Although Singles Day has until now mainly been centred around the Asian market, it’s growing in popularity in the West, too. According to a survey by the National Today data team in the USA, 36% of Americans are single, with 78% planning to treat themselves to ‘something nice’ – mostly planning to splurge on clothes (26%) and electronics (14%). Although Singles Day was mostly unheard of before 2018, 78% of those Americans who knew about it planned to get involved in 2019. Most were expected to spend between $30 and $50 (21%), with 10% expected to spend as much as $500.
Making the most of a great opportunity
2019’s Singles Day saw a gigantic 1 million new products launched for the promotion, and a record RMB 268.4 billion (or $38.4 billion) settles through Alipay. This huge figure represents a year on year growth of 26% – an incredible figure that shows just how rapidly eCommerce is growing across Asia. This growth somewhat aligns with the development of online retail in China, and explains, in part, why Alibaba continues to pursue other opportunities for growth on Singles Day, such as new international markets and the development of a more comprehensive, holistic online and offline customer experience.

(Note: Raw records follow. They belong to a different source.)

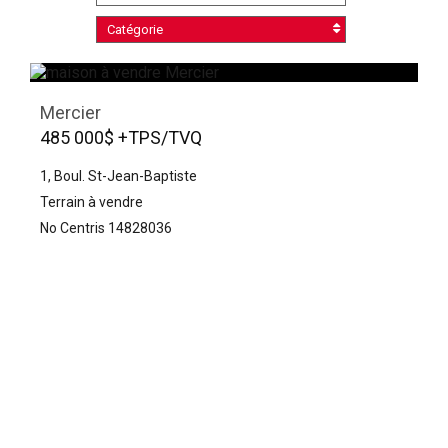
Catégorie
Mercier
485 000$ +TPS/TVQ
1, Boul. St-Jean-Baptiste
Terrain à vendre
No Centris 14828036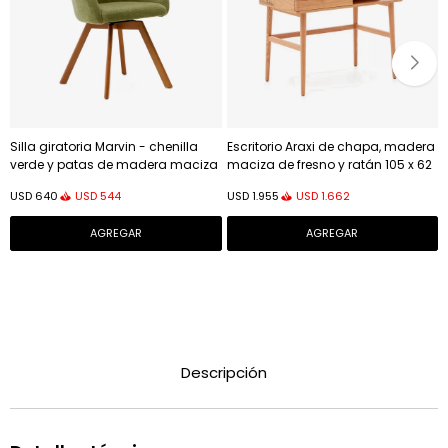
Silla giratoria Marvin - chenilla
Escritorio Araxi de chapa, madera
verde y patas de madera maciza
maciza de fresno y ratán 105 x 62
de haya acabado nogal
cm
USD
544
USD
1.662
USD
640
USD
1.955
Descripción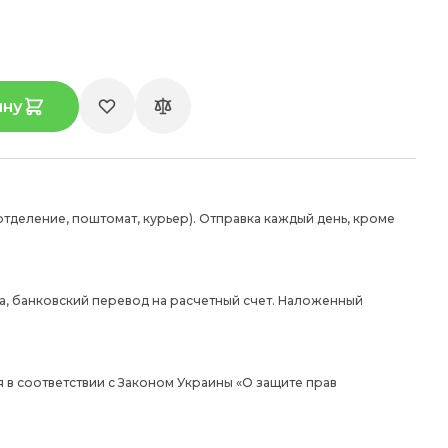
ину
отделение, поштомат, курьер). Отправка каждый день, кроме
а, банковский перевод на расчетный счет. Наложенный
 в соответствии с Законом Украины «О защите прав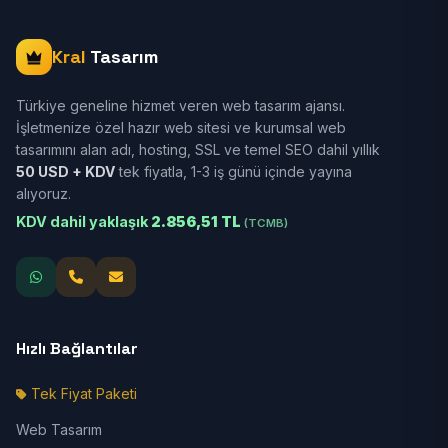
Kral
Tasarım
Türkiye geneline hizmet veren web tasarım ajansı.
İşletmenize özel hazır web sitesi ve kurumsal web
tasarımını alan adı, hosting, SSL ve temel SEO dahil yıllık
50 USD + KDV
tek fiyatla, 1-3 iş günü içinde yayına
alıyoruz.
KDV dahil yaklaşık
2.856,51 TL
(TCMB)
Hızlı Bağlantılar
Tek Fiyat Paketi
Web Tasarım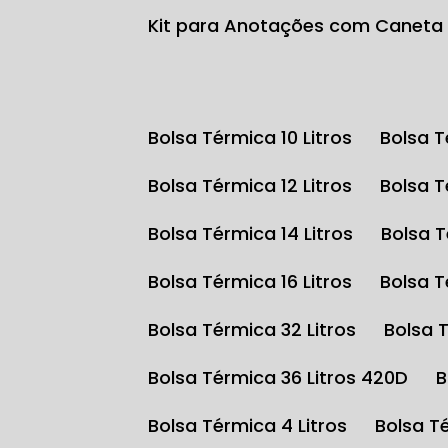
Kit para Anotações com Caneta
Bolsa Térmica 10 Litros
Bolsa 
Bolsa Térmica 12 Litros
Bolsa 
Bolsa Térmica 14 Litros
Bolsa 
Bolsa Térmica 16 Litros
Bolsa 
Bolsa Térmica 32 Litros
Bolsa 
Bolsa Térmica 36 Litros 420D
Bolsa Térmica 4 Litros
Bolsa T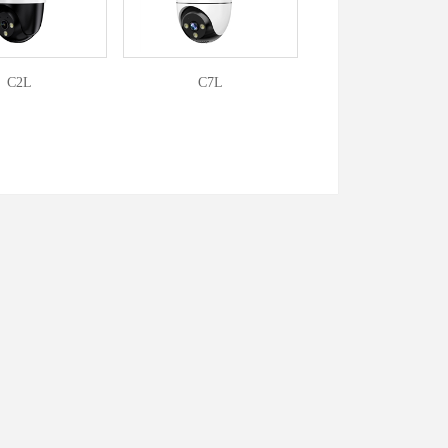
C2L
C7L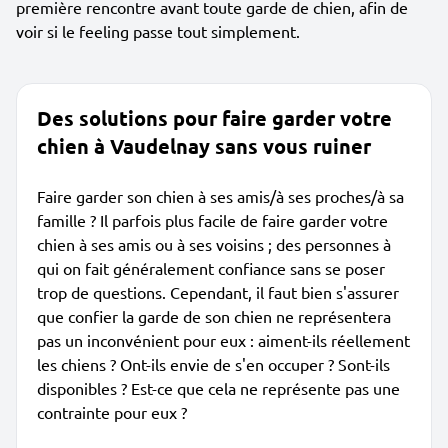
première rencontre avant toute garde de chien, afin de
voir si le feeling passe tout simplement.
Des solutions pour faire garder votre
chien à Vaudelnay sans vous ruiner
Faire garder son chien à ses amis/à ses proches/à sa
famille ? Il parfois plus facile de faire garder votre
chien à ses amis ou à ses voisins ; des personnes à
qui on fait généralement confiance sans se poser
trop de questions. Cependant, il faut bien s'assurer
que confier la garde de son chien ne représentera
pas un inconvénient pour eux : aiment-ils réellement
les chiens ? Ont-ils envie de s'en occuper ? Sont-ils
disponibles ? Est-ce que cela ne représente pas une
contrainte pour eux ?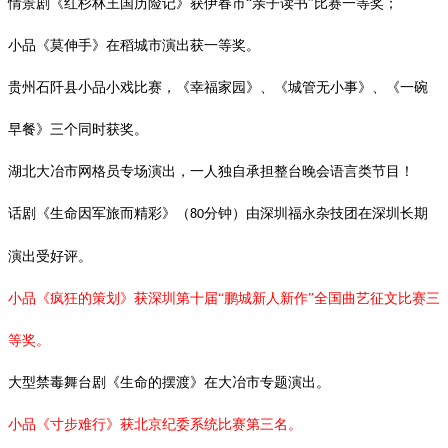
情景剧《红杉林王国历险记》获伊春市
“亲子读书”比赛一等奖；
小品《莫伸手》在稻城市演出获一等奖。
贵州石阡县小品小戏比赛，《幸福家园》、《城管无小事》、《一碗
早餐》三个同时获奖。
湖北大冶市网格员专场演出，一人独自承担整台晚会语言类节目！
话剧《生命因军旅而精彩》（
分钟）由深圳福永杂技团在深圳长期
80
演出受好评。
小品《疯狂的策划》获深圳第十届
“鹏城新人新作”全国曲艺征文比赛三
等奖。
大型禁毒舞台剧《生命的摆渡》在大冶市专题演出。
小品《寸步难行》获北京纪委系统比赛第三名。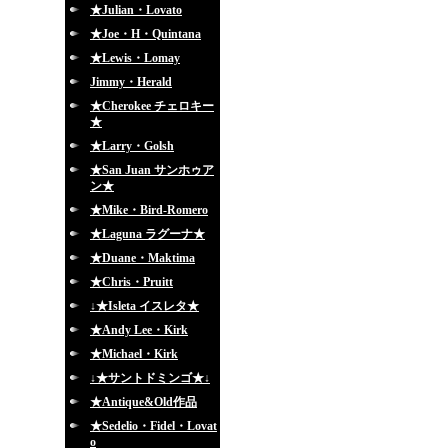
★Julian・Lovato
★Joe・H・Quintana
★Lewis・Lomay
Jimmy・Herald
★Cherokee チェロキー
★
★Larry・Golsh
★San Juan サンホゥア
ン★
★Mike・Bird-Romero
★Laguna ラグーナ★
★Duane・Maktima
★Chris・Pruitt
↓★Isleta イスレタ★
★Andy Lee・Kirk
★Michael・Kirk
↓★サントドミンゴ★↓
★Antique&Old作品
★Sedelio・Fidel・Lovat
o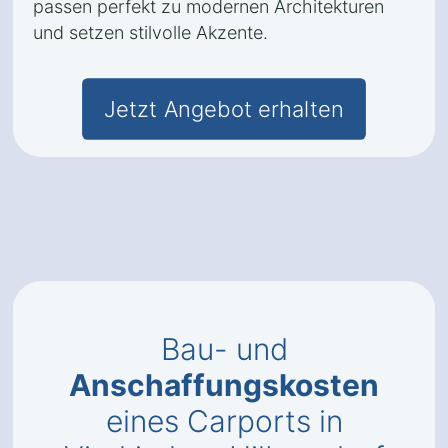
passen perfekt zu modernen Architekturen
und setzen stilvolle Akzente.
Jetzt Angebot erhalten
Bau- und
Anschaffungskosten
eines Carports in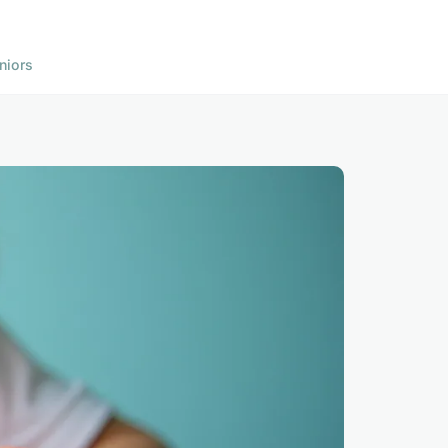
niors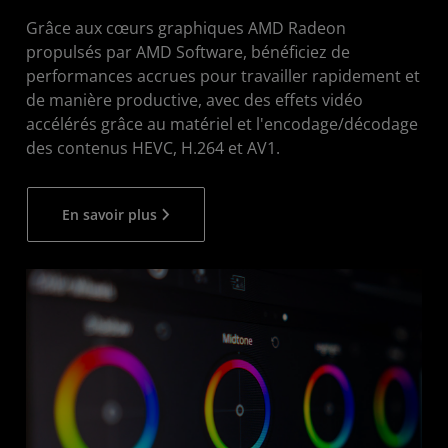
Grâce aux cœurs graphiques AMD Radeon
propulsés par AMD Software, bénéficiez de
performances accrues pour travailler rapidement et
de manière productive, avec des effets vidéo
accélérés grâce au matériel et l'encodage/décodage
des contenus HEVC, H.264 et AV1.
En savoir plus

There’s also the chance to capitalise on the fresh energy of this shopping event. Unlike Black Friday, which has in the UK become synonymous with undignified scrambles for products, 50% off discounts, and returned goods, Singles Day in China is marketed as a more upmarket, interactive experience for the tech-savvy consumer. This year, music icon Taylor Swift took to the stage in Shanghai during the countdown to Singles Day. During her performance, shoppers were able to vote and play augmented reality games on smartphone apps to earn credits and reveal deals.
This kind of approach means that Singles Day represents a fresh opportunity for online retailers to engage with their customers. The fact that Singles Day sales only last for 24 hours and are not so focused on heavy discounting as Black Friday, also gives them a sense of exclusivity upon which retailers can capitalise.
With such great potential to expand into the Asian market, grow your customer base, and drive sales, China Singles Day is an opportunity that shouldn’t be quickly passed up by any eCommerce company looking to expand its international reach. The 2019 event featured 200,000 brands from 78 overseas markets, with half a billion shoppers participating. Sounds good, doesn’t it? If you weren’t involved – there’s always next year!